The Society for Social Work and Research

2014 Annual Conference

January 15-19, 2014 I Grand Hyatt San Antonio I San Antonio, TX

Administrator Perspectives On Program Enhancements to Increase Father Involvement in Early Childhood Home Visitation

Schedule:
Friday, January 17, 2014: 4:00 PM
HBG Convention Center, Room 008B River Level (San Antonio, TX)
* noted as presenting author
Stephen Edward McMillin, PhD, AM (MSW), Director of the MSW Program, Saint Louis University, Saint Louis, MO
Background and Purpose

Relationship-based parenting programs such as early childhood home visitation have emphasized the importance of the helping relationship in increasing parental involvement, but recent research suggests that the quality of the helping relationship does not predict father involvement in home visitation (Sierau, Brand, & Jungmann, 2012).  Little is known about how home visiting programs already using evidence-based program models develop enhancements and additions to these models to engage fathers and increase father involvement.  This paper uses interviews with administrators in a statewide network of home visiting programs in a large Midwestern state to explore their perspectives on the promise and feasibility of developing father participation program enhancements within established, evidence-based home visiting program models. 

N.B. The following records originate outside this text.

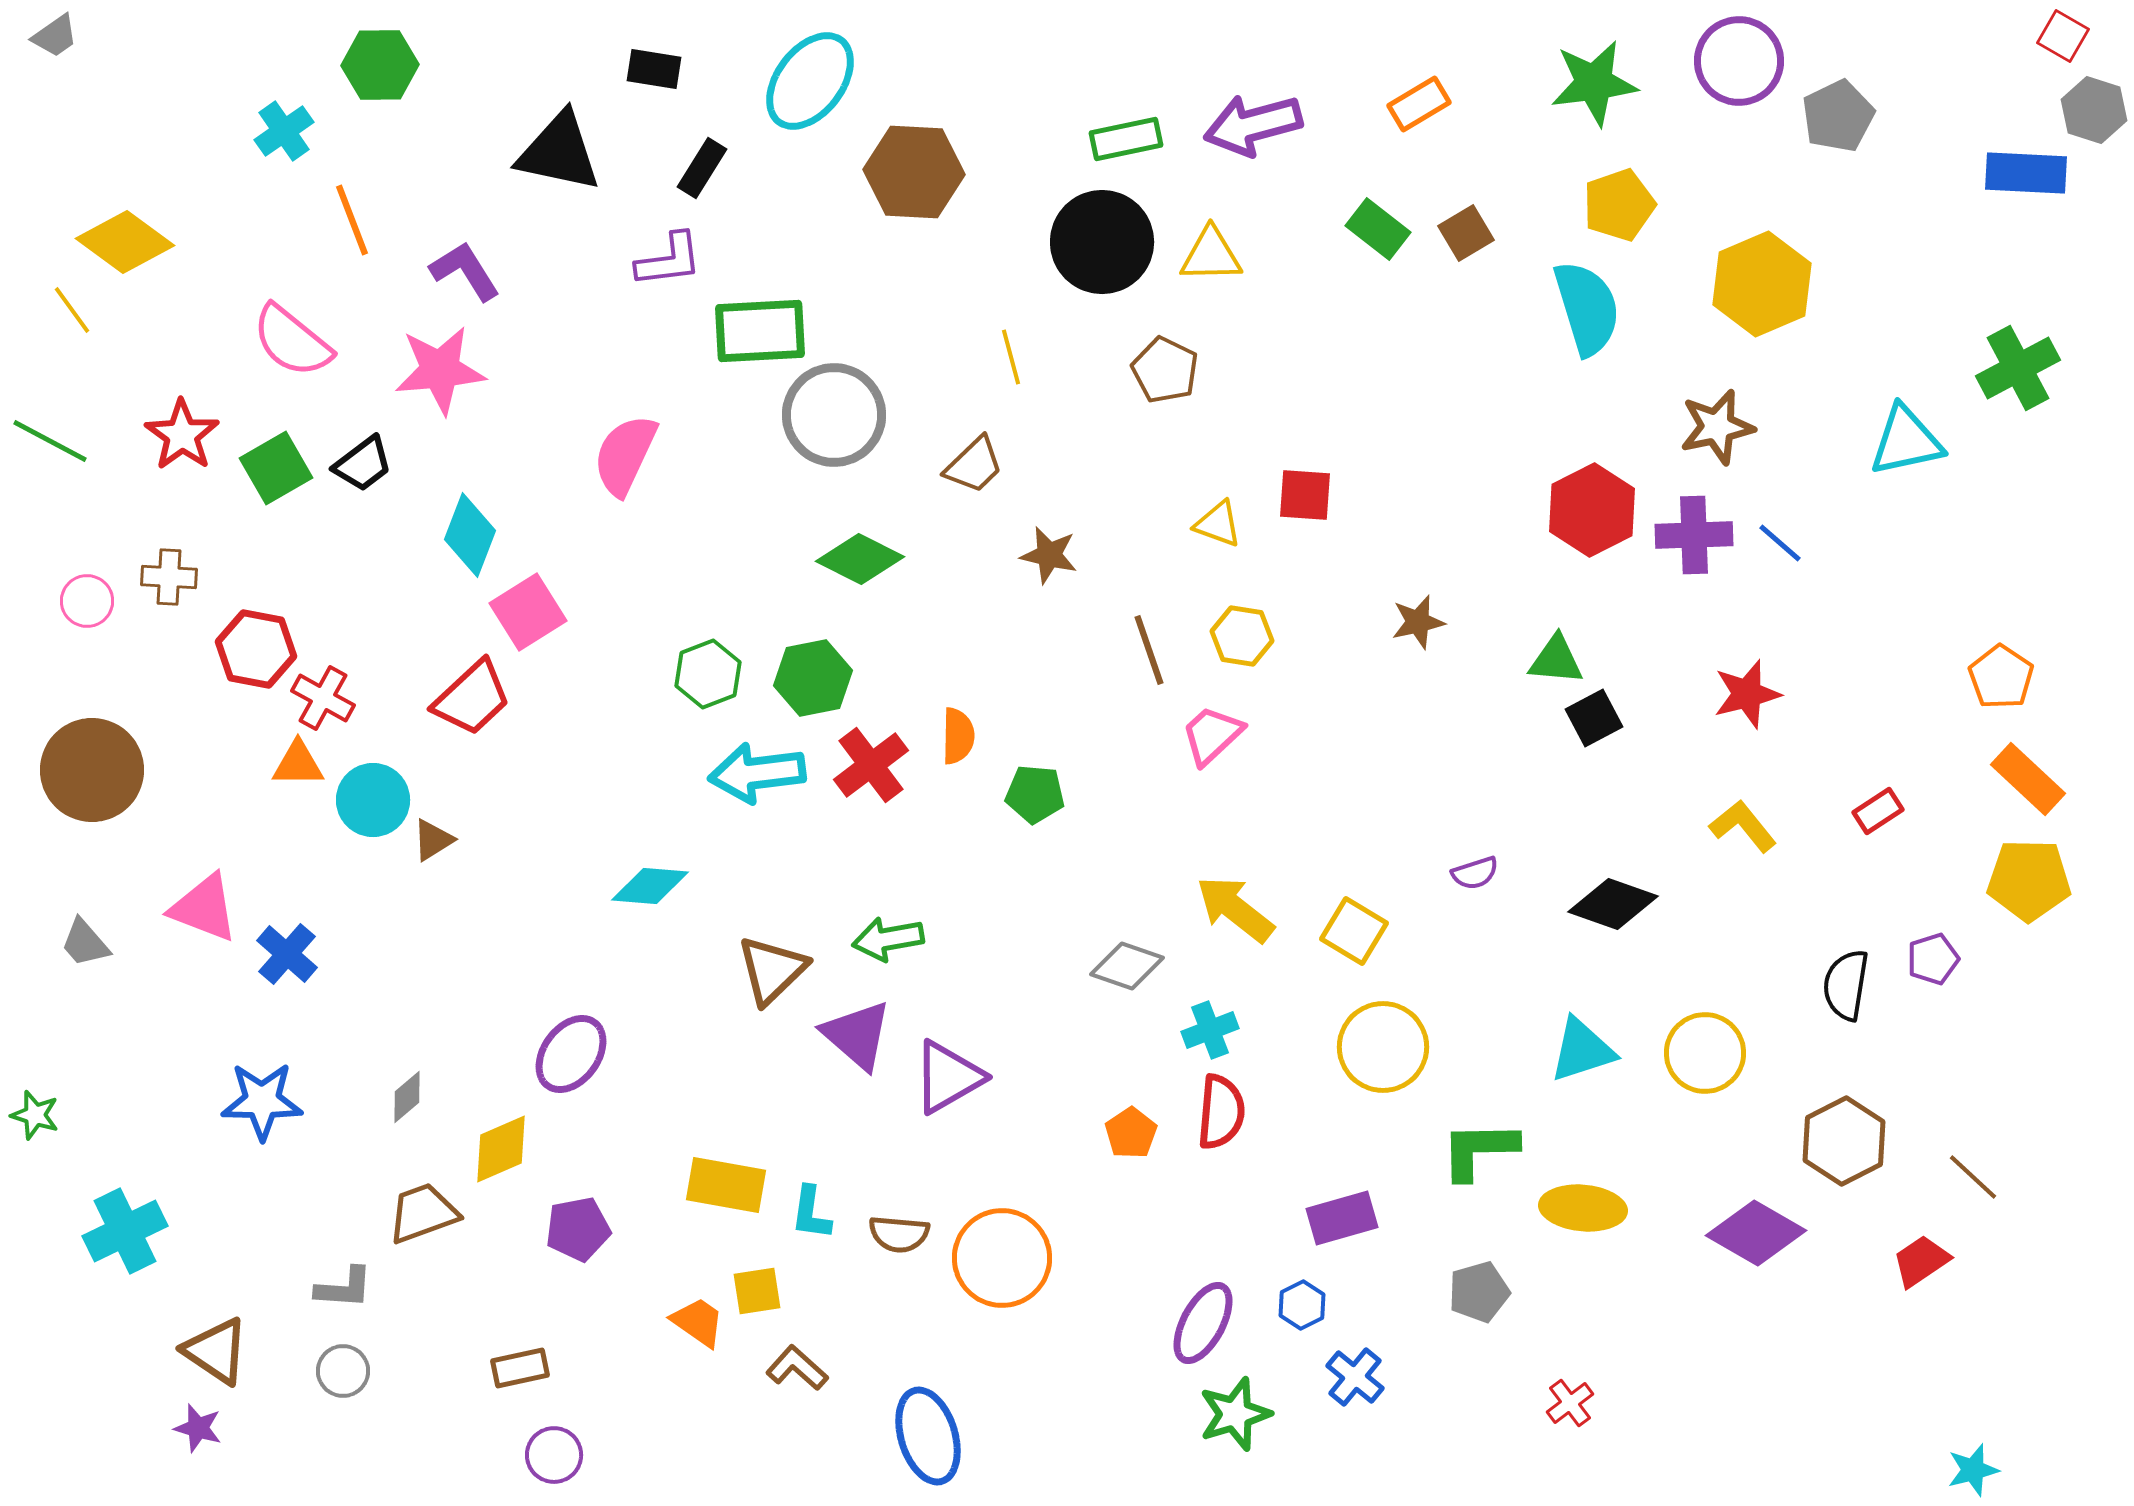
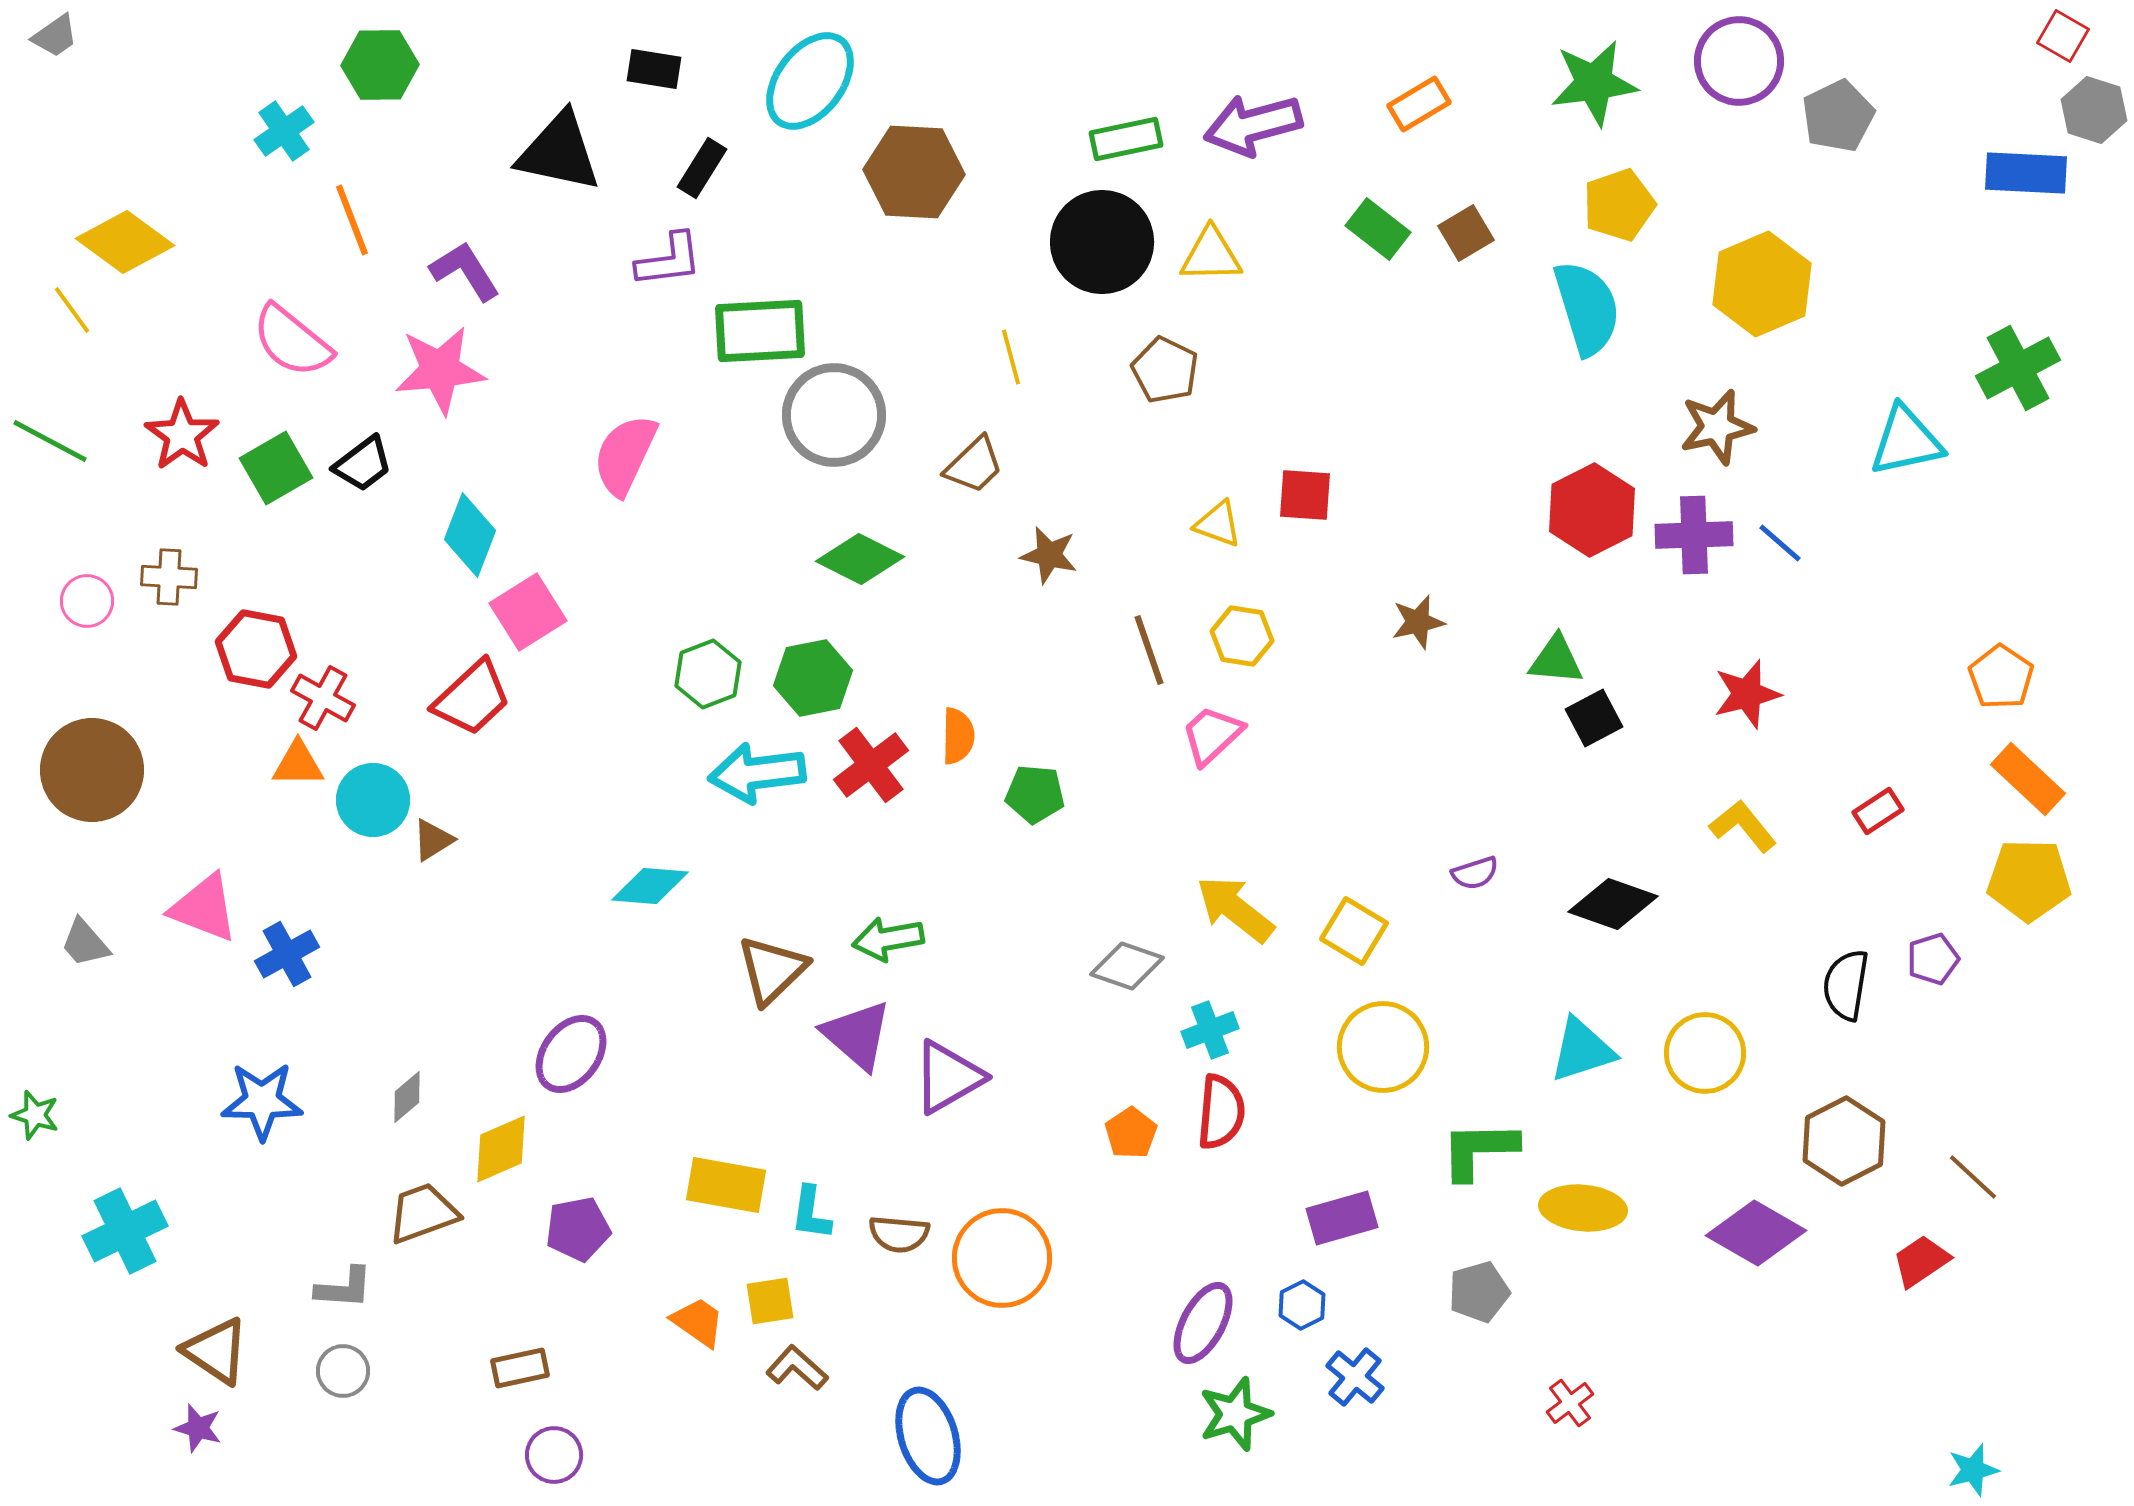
blue cross at (287, 954): rotated 20 degrees clockwise
yellow square at (757, 1291): moved 13 px right, 10 px down
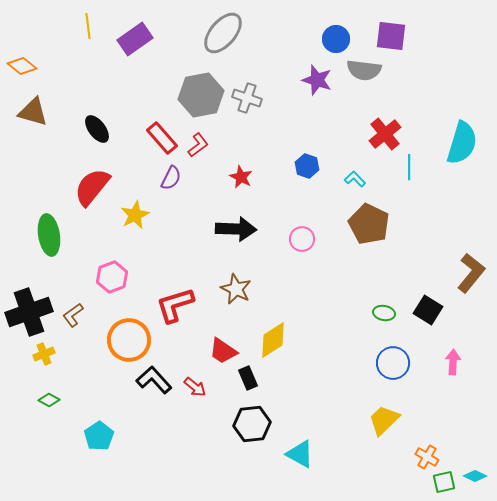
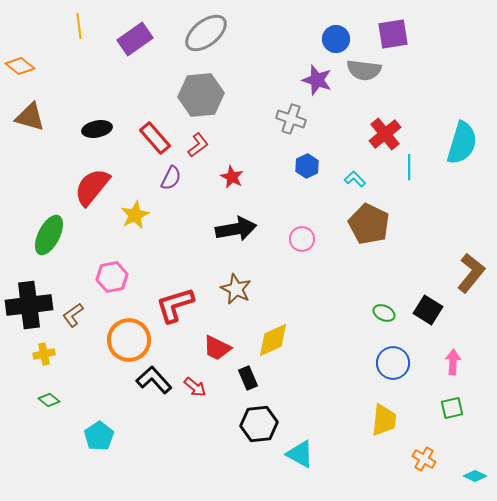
yellow line at (88, 26): moved 9 px left
gray ellipse at (223, 33): moved 17 px left; rotated 12 degrees clockwise
purple square at (391, 36): moved 2 px right, 2 px up; rotated 16 degrees counterclockwise
orange diamond at (22, 66): moved 2 px left
gray hexagon at (201, 95): rotated 6 degrees clockwise
gray cross at (247, 98): moved 44 px right, 21 px down
brown triangle at (33, 112): moved 3 px left, 5 px down
black ellipse at (97, 129): rotated 64 degrees counterclockwise
red rectangle at (162, 138): moved 7 px left
blue hexagon at (307, 166): rotated 15 degrees clockwise
red star at (241, 177): moved 9 px left
black arrow at (236, 229): rotated 12 degrees counterclockwise
green ellipse at (49, 235): rotated 36 degrees clockwise
pink hexagon at (112, 277): rotated 8 degrees clockwise
black cross at (29, 312): moved 7 px up; rotated 12 degrees clockwise
green ellipse at (384, 313): rotated 15 degrees clockwise
yellow diamond at (273, 340): rotated 9 degrees clockwise
red trapezoid at (223, 351): moved 6 px left, 3 px up; rotated 8 degrees counterclockwise
yellow cross at (44, 354): rotated 10 degrees clockwise
green diamond at (49, 400): rotated 10 degrees clockwise
yellow trapezoid at (384, 420): rotated 140 degrees clockwise
black hexagon at (252, 424): moved 7 px right
orange cross at (427, 457): moved 3 px left, 2 px down
green square at (444, 482): moved 8 px right, 74 px up
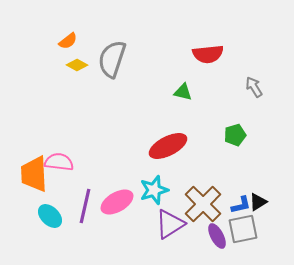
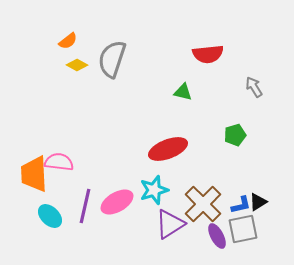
red ellipse: moved 3 px down; rotated 6 degrees clockwise
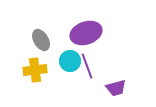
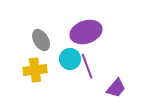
purple ellipse: moved 1 px up
cyan circle: moved 2 px up
purple trapezoid: rotated 35 degrees counterclockwise
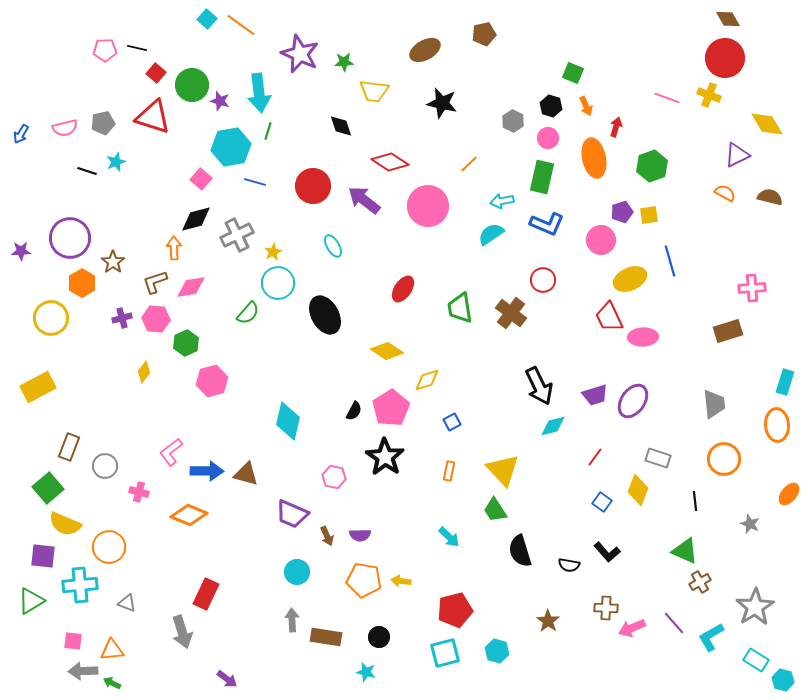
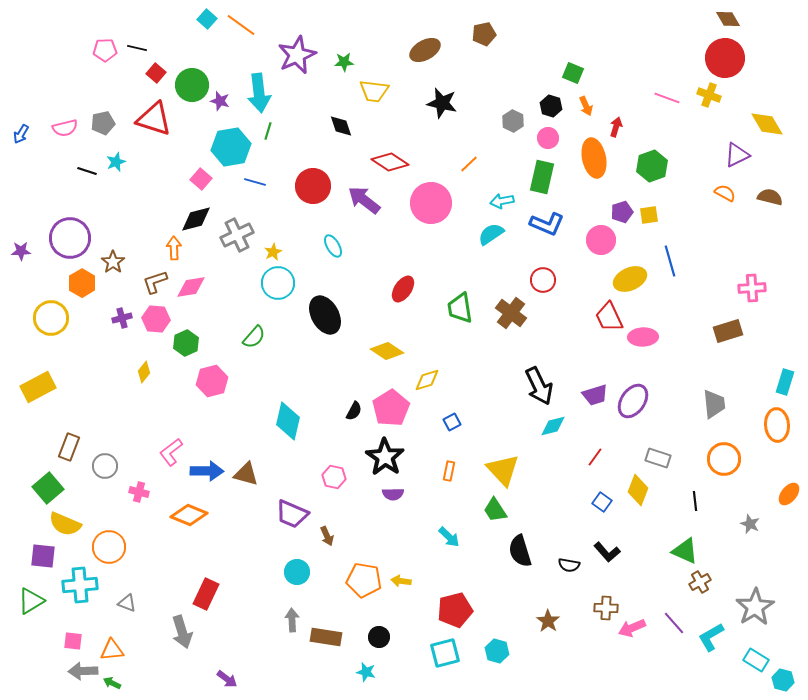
purple star at (300, 54): moved 3 px left, 1 px down; rotated 24 degrees clockwise
red triangle at (153, 117): moved 1 px right, 2 px down
pink circle at (428, 206): moved 3 px right, 3 px up
green semicircle at (248, 313): moved 6 px right, 24 px down
purple semicircle at (360, 535): moved 33 px right, 41 px up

Methods                                                                                                          

In-depth, semi-structured, qualitative interviews approximately 90-120 minutes in length were conducted with 34 trainers and program administrators in a Midwestern, statewide network of home visiting programs.  Interviews were transcribed, coded thematically, and subjected to content analysis.

Results

Four primary father engagement themes emerged: 1) Gender was framed as both a potential impediment and as an assumed requirement in staffing.  Doubts were expressed as to the feasibility of hiring male workers to do relationship-based work with young mothers and infants very well or for very long, and respondents feared that specialized father involvement enhancements with separate budgets and separate, male staff would drain current resources already stretched to the limit.  2) Demographic factors were referenced often, noting that most clients were minor, unmarried mothers still dependent on their own mothers as a matter of both practicality and of welfare policy; specialized program enhancements that adapt home visiting curricula and programming to meet the unique developmental and social needs of teenaged mothers and their co-resident mothers emerged as potential programmatic rivals to father engagement concepts.  3) Father engagement and involvement was referenced as an important current and future training domain.  A unit on strategies for father involvement is currently part of intermediate training that most home visiting staff would receive after basic training and orientation but before their third year of employment.  Concern was expressed that veteran staff moved through all training offered relatively quickly and that programmatic development of advanced training on topics such as father engagement was always needed.  4) Respondents were leery of new, state-level programmatic expectations to develop father programs unless state-level funding and ongoing technical assistance for father engagement programming was to be made available.  Respondents emphasized that other home visiting enhancements such as support groups and field trips regularly attracted high father involvement but were often at risk for funding cuts.  

Conclusions and Implications

Respondents saw training on father engagement as an important area for early childhood home visitation but expressed concern that formal father engagement programs could compete against established home visiting programs for funding and staffing.  New father engagement strategies should consider the current stability of home visiting programs.